- TASK OBJECTIVE
Begin at the line containing "Шинирование" in the data below and go on through the line containing "personenbezogenen Daten", repeating each line exactly; include both ends and no other line.
*** WORKING DATA ***
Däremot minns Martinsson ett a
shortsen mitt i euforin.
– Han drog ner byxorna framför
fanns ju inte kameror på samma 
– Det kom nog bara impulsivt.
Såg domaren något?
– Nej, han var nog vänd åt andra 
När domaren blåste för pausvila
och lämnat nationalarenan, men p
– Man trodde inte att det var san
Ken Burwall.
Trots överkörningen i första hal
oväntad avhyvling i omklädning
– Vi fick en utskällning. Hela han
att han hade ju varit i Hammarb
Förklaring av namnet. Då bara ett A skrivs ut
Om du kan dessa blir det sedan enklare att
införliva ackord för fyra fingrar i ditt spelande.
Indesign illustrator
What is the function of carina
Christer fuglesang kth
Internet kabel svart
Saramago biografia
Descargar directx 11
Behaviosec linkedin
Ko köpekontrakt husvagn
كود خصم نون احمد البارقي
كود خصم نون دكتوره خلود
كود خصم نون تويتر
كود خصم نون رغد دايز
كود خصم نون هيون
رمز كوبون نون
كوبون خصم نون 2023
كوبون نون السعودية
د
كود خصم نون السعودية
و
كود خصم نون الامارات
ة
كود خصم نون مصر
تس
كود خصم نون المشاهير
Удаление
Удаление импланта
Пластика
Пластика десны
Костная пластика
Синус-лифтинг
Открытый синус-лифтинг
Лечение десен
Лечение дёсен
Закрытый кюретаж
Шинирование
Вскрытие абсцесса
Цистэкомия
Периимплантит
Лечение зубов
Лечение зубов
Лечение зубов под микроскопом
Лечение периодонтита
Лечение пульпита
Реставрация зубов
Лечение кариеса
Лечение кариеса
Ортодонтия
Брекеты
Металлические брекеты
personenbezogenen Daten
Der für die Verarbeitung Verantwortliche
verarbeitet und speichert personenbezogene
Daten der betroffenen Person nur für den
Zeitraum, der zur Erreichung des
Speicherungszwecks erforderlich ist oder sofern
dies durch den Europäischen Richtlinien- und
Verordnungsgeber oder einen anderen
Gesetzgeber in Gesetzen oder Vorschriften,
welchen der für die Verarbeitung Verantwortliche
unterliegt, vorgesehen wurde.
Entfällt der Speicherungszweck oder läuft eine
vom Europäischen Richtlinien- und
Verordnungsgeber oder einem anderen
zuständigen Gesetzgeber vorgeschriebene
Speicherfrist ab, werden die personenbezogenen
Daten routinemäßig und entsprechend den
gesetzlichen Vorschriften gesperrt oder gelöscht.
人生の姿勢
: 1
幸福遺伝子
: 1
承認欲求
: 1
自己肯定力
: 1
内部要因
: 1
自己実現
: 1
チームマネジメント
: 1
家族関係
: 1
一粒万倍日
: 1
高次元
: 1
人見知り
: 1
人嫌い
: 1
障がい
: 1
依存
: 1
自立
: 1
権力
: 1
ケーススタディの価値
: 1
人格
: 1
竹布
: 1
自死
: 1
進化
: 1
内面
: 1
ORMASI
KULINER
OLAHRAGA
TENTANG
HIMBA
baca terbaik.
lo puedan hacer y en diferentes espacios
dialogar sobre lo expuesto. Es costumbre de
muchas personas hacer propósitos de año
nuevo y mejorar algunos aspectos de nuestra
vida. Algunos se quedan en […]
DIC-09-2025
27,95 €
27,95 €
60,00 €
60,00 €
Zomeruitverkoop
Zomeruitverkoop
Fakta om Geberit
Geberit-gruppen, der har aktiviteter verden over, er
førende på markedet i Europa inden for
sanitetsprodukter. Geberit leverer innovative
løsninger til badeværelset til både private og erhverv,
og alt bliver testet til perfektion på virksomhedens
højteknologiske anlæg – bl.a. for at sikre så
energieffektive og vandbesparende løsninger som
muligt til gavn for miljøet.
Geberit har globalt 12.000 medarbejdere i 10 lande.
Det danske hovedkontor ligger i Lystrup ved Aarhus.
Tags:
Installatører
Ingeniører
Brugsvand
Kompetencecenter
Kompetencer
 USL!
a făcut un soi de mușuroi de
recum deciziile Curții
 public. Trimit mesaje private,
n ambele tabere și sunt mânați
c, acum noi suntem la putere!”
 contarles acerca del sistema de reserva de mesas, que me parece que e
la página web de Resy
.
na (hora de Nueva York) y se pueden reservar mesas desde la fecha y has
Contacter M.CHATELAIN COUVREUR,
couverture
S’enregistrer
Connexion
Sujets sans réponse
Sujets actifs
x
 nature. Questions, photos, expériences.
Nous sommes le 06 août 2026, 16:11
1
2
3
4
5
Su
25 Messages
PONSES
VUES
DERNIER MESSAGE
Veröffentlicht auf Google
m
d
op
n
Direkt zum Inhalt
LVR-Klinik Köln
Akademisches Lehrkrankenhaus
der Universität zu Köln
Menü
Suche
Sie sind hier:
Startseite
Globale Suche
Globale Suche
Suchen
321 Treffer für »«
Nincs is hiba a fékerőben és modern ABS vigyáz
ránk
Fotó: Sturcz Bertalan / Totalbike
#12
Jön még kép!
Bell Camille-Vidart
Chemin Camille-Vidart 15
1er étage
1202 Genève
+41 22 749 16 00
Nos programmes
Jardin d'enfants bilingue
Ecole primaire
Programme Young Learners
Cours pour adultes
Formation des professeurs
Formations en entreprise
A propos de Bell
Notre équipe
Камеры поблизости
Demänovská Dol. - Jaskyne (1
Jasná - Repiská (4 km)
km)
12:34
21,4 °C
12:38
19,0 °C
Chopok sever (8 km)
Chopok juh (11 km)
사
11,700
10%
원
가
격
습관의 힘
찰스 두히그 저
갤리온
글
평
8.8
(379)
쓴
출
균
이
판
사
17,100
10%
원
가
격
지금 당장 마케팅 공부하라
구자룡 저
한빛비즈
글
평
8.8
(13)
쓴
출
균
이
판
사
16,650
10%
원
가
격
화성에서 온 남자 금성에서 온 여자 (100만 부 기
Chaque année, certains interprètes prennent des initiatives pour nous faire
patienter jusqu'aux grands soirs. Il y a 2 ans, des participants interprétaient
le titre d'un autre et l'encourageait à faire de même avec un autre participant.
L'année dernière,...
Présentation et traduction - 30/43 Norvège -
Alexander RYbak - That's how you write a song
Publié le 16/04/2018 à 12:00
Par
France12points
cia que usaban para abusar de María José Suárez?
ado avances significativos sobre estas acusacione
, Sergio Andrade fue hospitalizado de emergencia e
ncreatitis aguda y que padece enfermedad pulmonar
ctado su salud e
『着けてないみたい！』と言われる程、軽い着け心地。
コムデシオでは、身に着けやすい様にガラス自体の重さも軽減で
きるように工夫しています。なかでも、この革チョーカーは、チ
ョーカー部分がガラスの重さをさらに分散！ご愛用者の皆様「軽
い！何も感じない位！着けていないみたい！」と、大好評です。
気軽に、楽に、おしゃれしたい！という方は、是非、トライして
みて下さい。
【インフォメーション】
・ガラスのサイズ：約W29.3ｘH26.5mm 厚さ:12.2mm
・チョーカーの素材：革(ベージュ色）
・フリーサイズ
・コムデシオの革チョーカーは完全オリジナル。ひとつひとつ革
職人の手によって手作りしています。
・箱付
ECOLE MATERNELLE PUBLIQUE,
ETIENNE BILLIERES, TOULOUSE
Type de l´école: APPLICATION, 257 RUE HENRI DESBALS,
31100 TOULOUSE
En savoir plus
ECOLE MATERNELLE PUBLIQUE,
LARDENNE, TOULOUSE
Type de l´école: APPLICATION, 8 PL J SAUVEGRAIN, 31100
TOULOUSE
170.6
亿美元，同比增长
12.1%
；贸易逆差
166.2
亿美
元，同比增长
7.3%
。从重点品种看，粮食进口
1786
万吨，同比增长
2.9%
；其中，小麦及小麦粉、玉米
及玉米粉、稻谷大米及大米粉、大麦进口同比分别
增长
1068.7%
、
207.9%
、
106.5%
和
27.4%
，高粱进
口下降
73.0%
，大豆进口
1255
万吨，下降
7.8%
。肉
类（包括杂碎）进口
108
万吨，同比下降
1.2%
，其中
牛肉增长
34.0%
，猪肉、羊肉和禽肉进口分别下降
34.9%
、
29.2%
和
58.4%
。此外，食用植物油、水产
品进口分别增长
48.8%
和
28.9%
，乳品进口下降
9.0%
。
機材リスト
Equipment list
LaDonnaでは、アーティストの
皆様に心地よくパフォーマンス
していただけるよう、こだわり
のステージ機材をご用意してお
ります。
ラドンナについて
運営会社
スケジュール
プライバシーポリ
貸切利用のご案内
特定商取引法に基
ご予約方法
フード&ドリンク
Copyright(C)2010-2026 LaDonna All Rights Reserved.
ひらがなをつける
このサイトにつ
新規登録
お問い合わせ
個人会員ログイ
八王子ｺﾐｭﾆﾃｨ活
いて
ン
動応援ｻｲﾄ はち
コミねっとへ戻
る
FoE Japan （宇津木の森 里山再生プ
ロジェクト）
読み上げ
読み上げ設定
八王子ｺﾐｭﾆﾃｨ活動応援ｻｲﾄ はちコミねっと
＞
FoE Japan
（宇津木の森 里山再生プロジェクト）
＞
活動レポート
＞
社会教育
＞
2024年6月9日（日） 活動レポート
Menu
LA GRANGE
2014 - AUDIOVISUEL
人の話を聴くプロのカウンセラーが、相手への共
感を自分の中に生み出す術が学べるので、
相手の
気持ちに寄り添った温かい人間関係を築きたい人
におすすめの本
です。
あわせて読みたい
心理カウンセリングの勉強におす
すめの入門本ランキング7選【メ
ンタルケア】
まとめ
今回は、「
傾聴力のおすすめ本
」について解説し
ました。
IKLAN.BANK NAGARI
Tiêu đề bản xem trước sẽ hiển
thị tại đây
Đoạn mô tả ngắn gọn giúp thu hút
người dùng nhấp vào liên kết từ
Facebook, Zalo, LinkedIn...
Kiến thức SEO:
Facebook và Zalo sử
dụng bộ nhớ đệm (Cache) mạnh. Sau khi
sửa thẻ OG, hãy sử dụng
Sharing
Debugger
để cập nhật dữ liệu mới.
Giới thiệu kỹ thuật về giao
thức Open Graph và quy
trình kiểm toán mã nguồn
***
- ANSWER AREA
Шинирование
Вскрытие абсцесса
Цистэкомия
Периимплантит
Лечение зубов
Лечение зубов
Лечение зубов под микроскопом
Лечение периодонтита
Лечение пульпита
Реставрация зубов
Лечение кариеса
Лечение кариеса
Ортодонтия
Брекеты
Металлические брекеты
personenbezogenen Daten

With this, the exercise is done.